Onus is on depositories to certify an investor is a first timer, says SEBI

The Securities and Exchange Board of India has clarified that close-ended mutual funds considered eligible under the Rajiv Gandhi equity savings scheme (RGESS) shall be listed and traded on stock exchanges.

They will be settled through depositories.

Upon maturity of a close-ended scheme, asset management companies have to advice depositories on extinguishing the scheme units which would then be considered settled.

SEBI’s circular on Thursday to MFs, AMCs, exchanges, depositories, trustees and their boards directs them to comply with the Income Tax department’s November 23 notification and implement the scheme.
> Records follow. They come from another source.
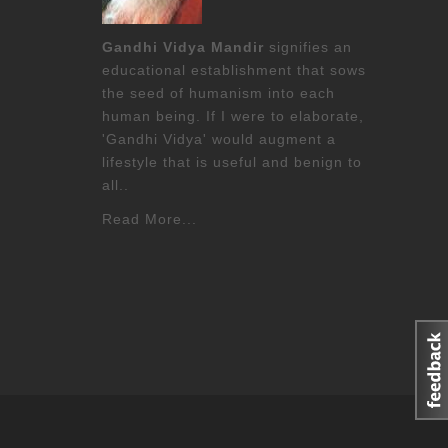
Gandhi Vidya Mandir
signifies an
educational establishment that sows
the seed of humanism into each
human being. If I were to elaborate,
'Gandhi Vidya' would augment a
lifestyle that is useful and benign to
all..
Read More...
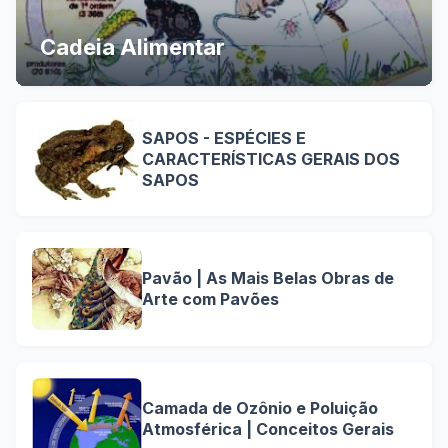
Cadeia Alimentar
SAPOS - ESPÉCIES E
CARACTERÍSTICAS GERAIS DOS
SAPOS
Pavão | As Mais Belas Obras de
Arte com Pavões
Camada de Ozônio e Poluição
Atmosférica | Conceitos Gerais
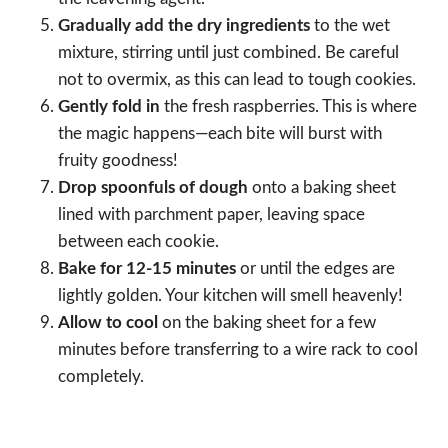
Gradually add the dry ingredients
to the wet
mixture, stirring until just combined. Be careful
not to overmix, as this can lead to tough cookies.
Gently fold in
the fresh raspberries. This is where
the magic happens—each bite will burst with
fruity goodness!
Drop spoonfuls of dough
onto a baking sheet
lined with parchment paper, leaving space
between each cookie.
Bake for 12-15 minutes
or until the edges are
lightly golden. Your kitchen will smell heavenly!
Allow to cool
on the baking sheet for a few
minutes before transferring to a wire rack to cool
completely.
Henceforth, AMCs have to disclose in their scheme, information document on the compliance of RGESS guidelines.

Eligible securities under RGESS have a mandatory one year lock-in and an optional lock-in of two years.

The onus is on the depositories to certify that an investor is a first timer. They have the power to seek information from exchanges on investor transactions (trade value, trading date and settlement number) through their RGESS designated demat account.
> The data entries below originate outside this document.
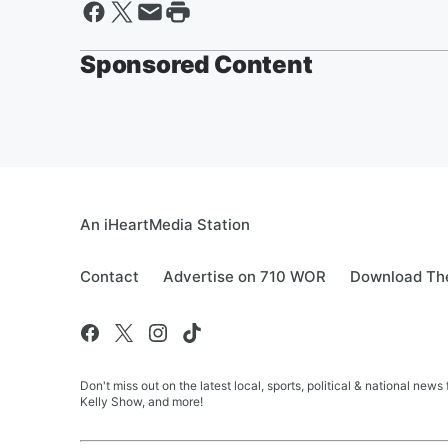
Sponsored Content
An iHeartMedia Station
Contact
Advertise on 710 WOR
Download The
Don't miss out on the latest local, sports, political & national
Kelly Show, and more!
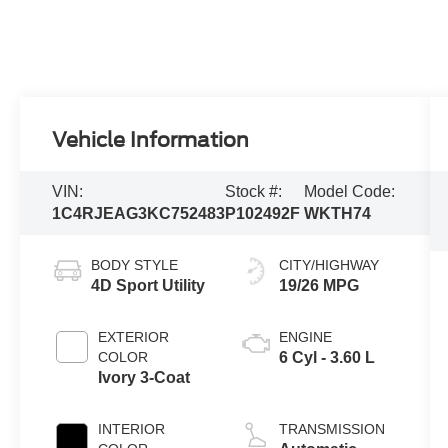
Vehicle Information
VIN:
Stock #:
Model Code:
1C4RJEAG3KC752483
P102492F
WKTH74
BODY STYLE
CITY/HIGHWAY
4D Sport Utility
19/26 MPG
EXTERIOR
ENGINE
COLOR
6 Cyl - 3.60 L
Ivory 3-Coat
INTERIOR
TRANSMISSION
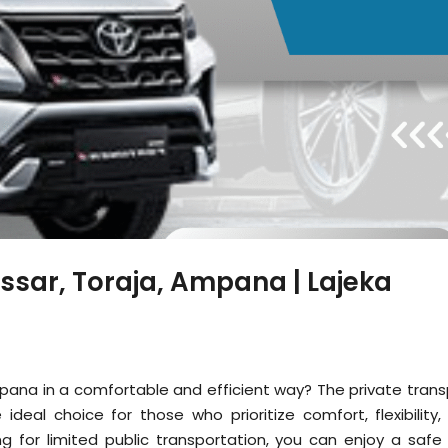
ssar, Toraja, Ampana | Lajeka
mpana in a comfortable and efficient way? The private trans
ideal choice for those who prioritize comfort, flexibility,
ng for limited public transportation, you can enjoy a safe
Eligible securities are scrips of BSE-100, CNX-100 Maharatna, Navaratna and Miniratna PSUs and their FPOs; ETFs and mutual fund schemes investing in these stocks and are listed and traded on exchanges; IPOs of PSU with Government stake not less than 51 per cent having revenue of Rs 4,000 crore in the last three years. RGESS investors have the option to exercise their choice (voluntary) for two corporate actions that is rights issue and buy-back of shares.

For one-time investments in RGESS, the demat account is converted into an ordinary demat account after one fixed year and two flexible years of lock-in. For investments in instalments, one year fixed lock-in and two year flexi –lock would be determined from the date of the last instalment.